The Spark Test For Identifying Metals. When it is necessary to sort materials, several rough methods may be used without elaborate chemical analysis. The most obvious of these is by using a magnet to pick out those materials that contain magnetic elements. To differentiate various levels of carbon and other elements in a steel bar, hold the bar in contact with a grinding wheel and observe the sparks.
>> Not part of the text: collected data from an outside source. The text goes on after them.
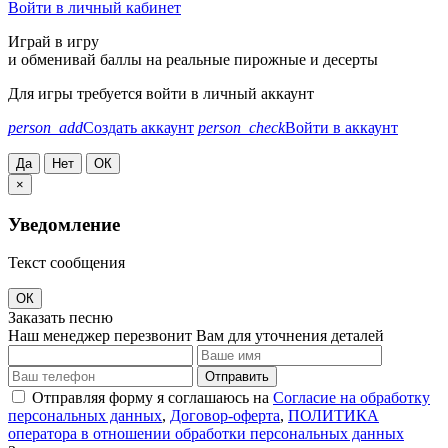
Войти в личный кабинет
Играй в игру
и обменивай баллы на реальные пирожные и десерты
Для игры требуется войти в личный аккаунт
person_add
Создать аккаунт
person_check
Войти в аккаунт
Да
Нет
ОК
×
Уведомление
Текст сообщения
ОК
Заказать песню
Наш менеджер перезвонит Вам для уточнения деталей
Отправить
Отправляя форму я соглашаюсь на
Согласие на обработку
персональных данных
,
Договор-оферта
,
ПОЛИТИКА
оператора в отношении обработки персональных данных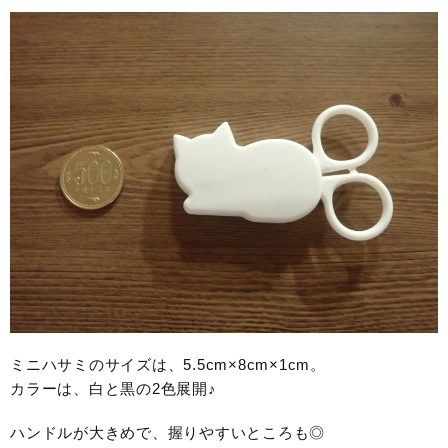
ミニハサミのサイズは、5.5cm×8cm×1cm。
カラーは、白と黒の2色展開♪
ハンドルが大きめで、握りやすいところも◎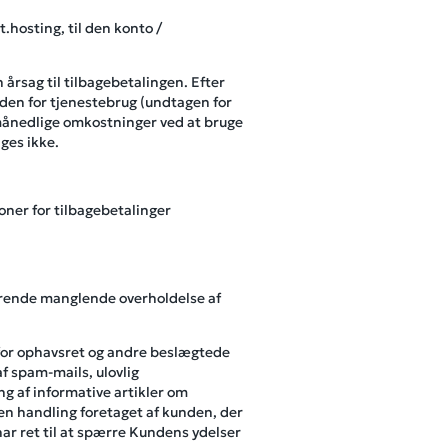
.hosting, til den konto /
 årsag til tilbagebetalingen. Efter
den for tjenestebrug (undtagen for
 månedlige omkostninger ved at bruge
ges ikke.
ner for tilbagebetalinger
rørende manglende overholdelse af
r for ophavsret og andre beslægtede
af spam-mails, ulovlig
ng af informative artikler om
en handling foretaget af kunden, der
har ret til at spærre Kundens ydelser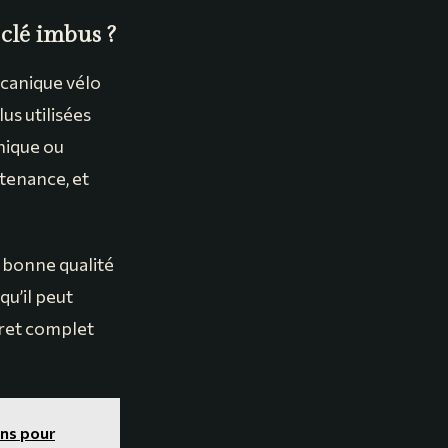
 clé imbus ?
écanique vélo
lus utilisées
onique ou
ntenance, et
a bonne qualité
qu’il peut
fret complet
ons pour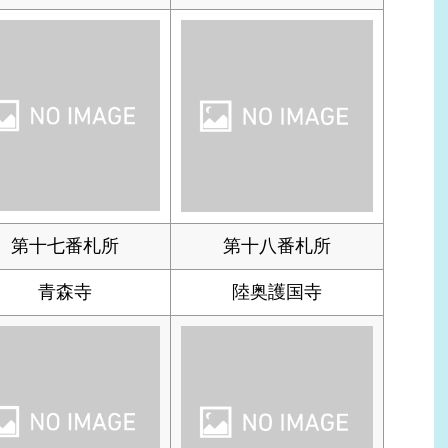
第十七番札所
第十八番札所
青森寺
陸奥護国寺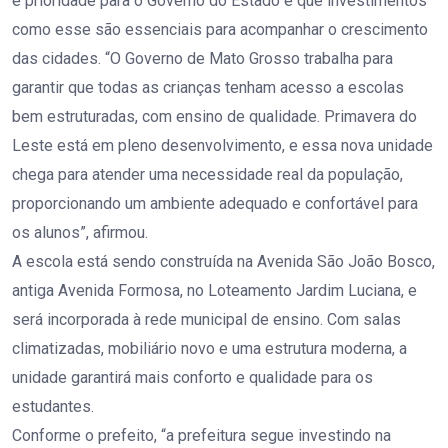
é prioridade para o Governo do Estado e que investimentos
como esse são essenciais para acompanhar o crescimento
das cidades. “O Governo de Mato Grosso trabalha para
garantir que todas as crianças tenham acesso a escolas
bem estruturadas, com ensino de qualidade. Primavera do
Leste está em pleno desenvolvimento, e essa nova unidade
chega para atender uma necessidade real da população,
proporcionando um ambiente adequado e confortável para
os alunos”, afirmou.
A escola está sendo construída na Avenida São João Bosco,
antiga Avenida Formosa, no Loteamento Jardim Luciana, e
será incorporada à rede municipal de ensino. Com salas
climatizadas, mobiliário novo e uma estrutura moderna, a
unidade garantirá mais conforto e qualidade para os
estudantes.
Conforme o prefeito, “a prefeitura segue investindo na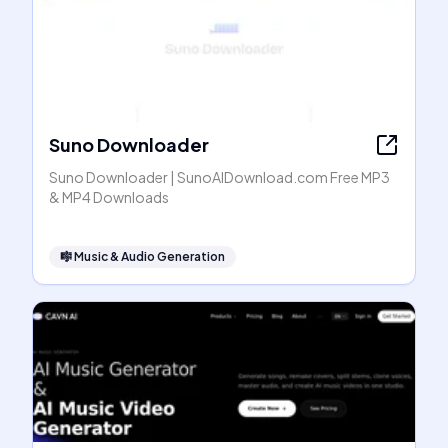
Suno Downloader
Suno Downloader | SunoAIDownload.com Free MP3
& MP4 Downloads
🎼
Music & Audio Generation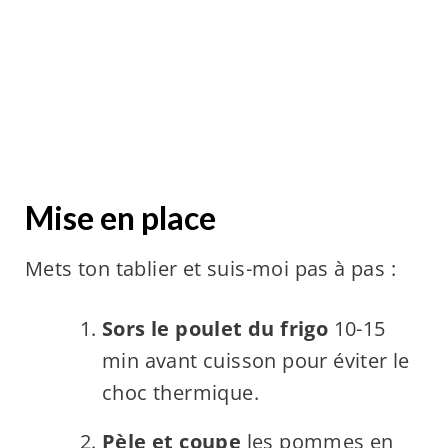
Mise en place
Mets ton tablier et suis-moi pas à pas :
Sors le poulet du frigo
10-15
min avant cuisson pour éviter le
choc thermique.
Pèle et coupe
les pommes en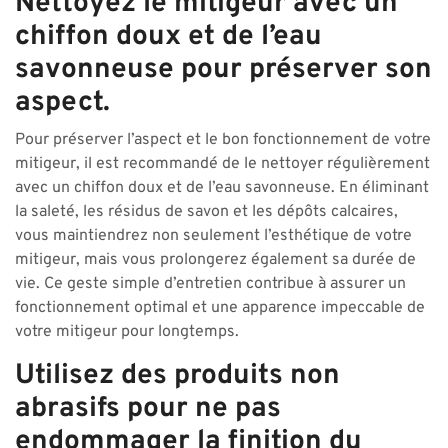
Nettoyez le mitigeur avec un
chiffon doux et de l’eau
savonneuse pour préserver son
aspect.
Pour préserver l’aspect et le bon fonctionnement de votre
mitigeur, il est recommandé de le nettoyer régulièrement
avec un chiffon doux et de l’eau savonneuse. En éliminant
la saleté, les résidus de savon et les dépôts calcaires,
vous maintiendrez non seulement l’esthétique de votre
mitigeur, mais vous prolongerez également sa durée de
vie. Ce geste simple d’entretien contribue à assurer un
fonctionnement optimal et une apparence impeccable de
votre mitigeur pour longtemps.
Utilisez des produits non
abrasifs pour ne pas
endommager la finition du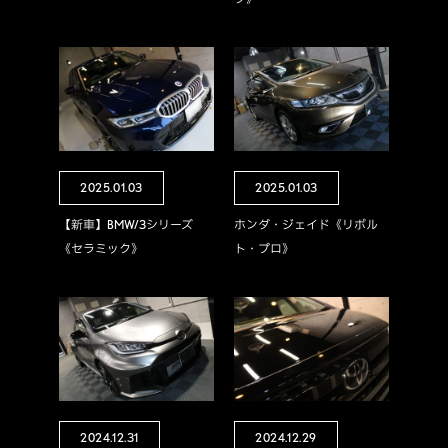
2025.01.03
2025.01.03
【新車】BMW/3シリーズ
ホンダ・ジェイド《リボル
《セラミック》
ト・プロ》
2024.12.31
2024.12.29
With high levels of carbon, for instance, sparks are produced that appear to split into several bright tracers. Patterns produced by several other elements, including small amounts of aluminium and titanium, for instance, can be identified with the aid of Data Sheet 13, issued by the American Society for Metals (ASM), Metals Park, OH.
The Spark Test
The idea of this test is simple: the spark stream given off during a grinding operation can be used to approximate the grade or alloy of a steel. The equipment used should be a grinder with a no-load speed of 9000 rpm and a wheel size of around 2.5 inches.
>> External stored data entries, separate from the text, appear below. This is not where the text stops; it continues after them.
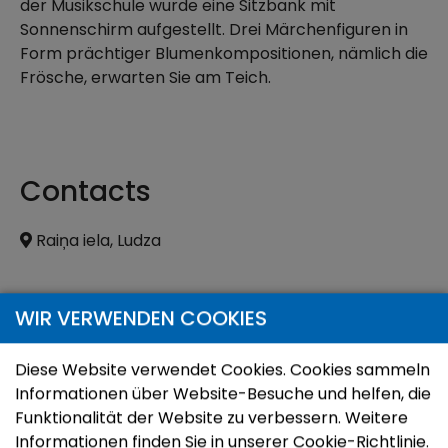
der Musikschule wurde eine Sitzbank mit
Sonnenschirm aufgestellt. Drei Märchenfiguren in
Form prächtiger Blumenkompositionen, nämlich die
Frösche, erwarten Sie am Teich.
Contacts
Raiņa iela, Ludza
Standort
WIR VERWENDEN COOKIES
Karte öffnen:
Navigieren:
Diese Website verwendet Cookies. Cookies sammeln
+
Informationen über Website-Besuche und helfen, die
Funktionalität der Website zu verbessern. Weitere
−
Informationen finden Sie in unserer Cookie-Richtlinie.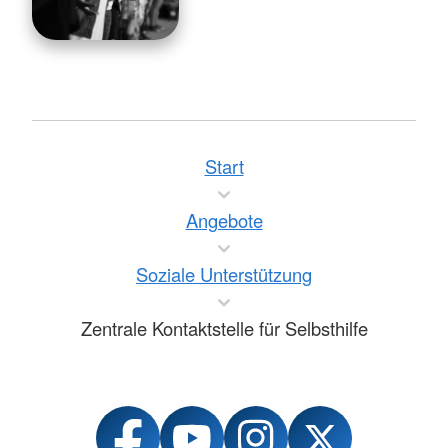
Start
Angebote
Soziale Unterstützung
Zentrale Kontaktstelle für Selbsthilfe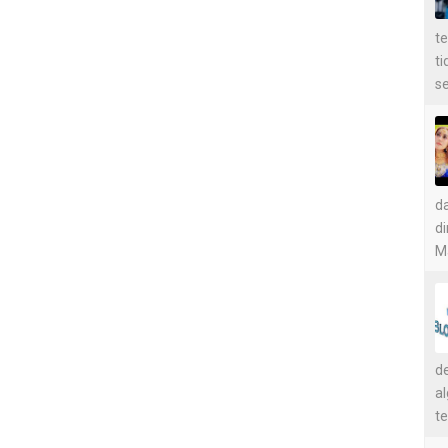
t
t
se
d
di
Ma
de
a
te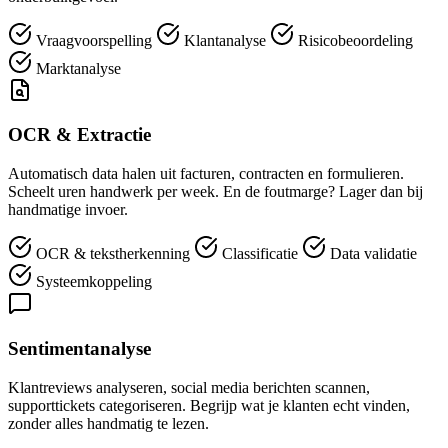
Vraagvoorspelling
Klantanalyse
Risicobeoordeling
Marktanalyse
OCR & Extractie
Automatisch data halen uit facturen, contracten en formulieren.
Scheelt uren handwerk per week. En de foutmarge? Lager dan bij
handmatige invoer.
OCR & tekstherkenning
Classificatie
Data validatie
Systeemkoppeling
Sentimentanalyse
Klantreviews analyseren, social media berichten scannen,
supporttickets categoriseren. Begrijp wat je klanten echt vinden,
zonder alles handmatig te lezen.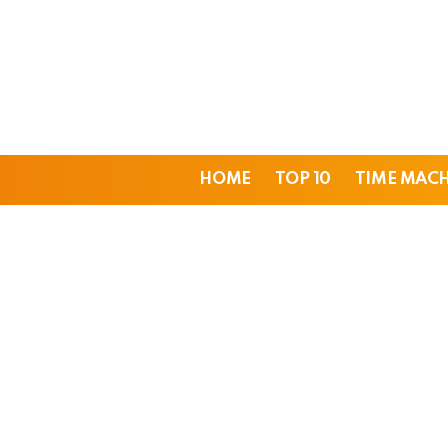
HOME
TOP 10
TIME MAC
The Spark Test, A Semi-Darkened Location is Necessary.
The easiest way to learn the test is to observe the spark streams from various known grades and compare them with this text. As you grind, you will see lines called carrier lines. At the termination of the carrier lines, you will see small bursts called sprigs.
Low carbon (1008) is a very simple stream with few bright sprigs. The higher the carbon content, the more numerous the carrier lines and sprigs. Some alloying elements change the appearance of the test. Sulphur imparts a flame shaped, orange coloured swelling on each carrier line. The higher the sulphur, the more numerous the swellings. A spear-point shape that is detached from the end of the carrier line identifies phosphorus.
The higher the phosphorous content the more numerous the spear points. Nickel appears as a white rectangular-shaped block of light throughout the spark stream. Chromium appears as tint stars throughout the carrier lines, having a flowering or jacketing effect to the carbon burst. The presents of silicon and aluminium have a tendency to depress the carbon bursts.
The safest and most reliable method to check chemical content is to use an Eddy Current test or similar technique performed by a certified laboratory with technicians certified and trained in such matters.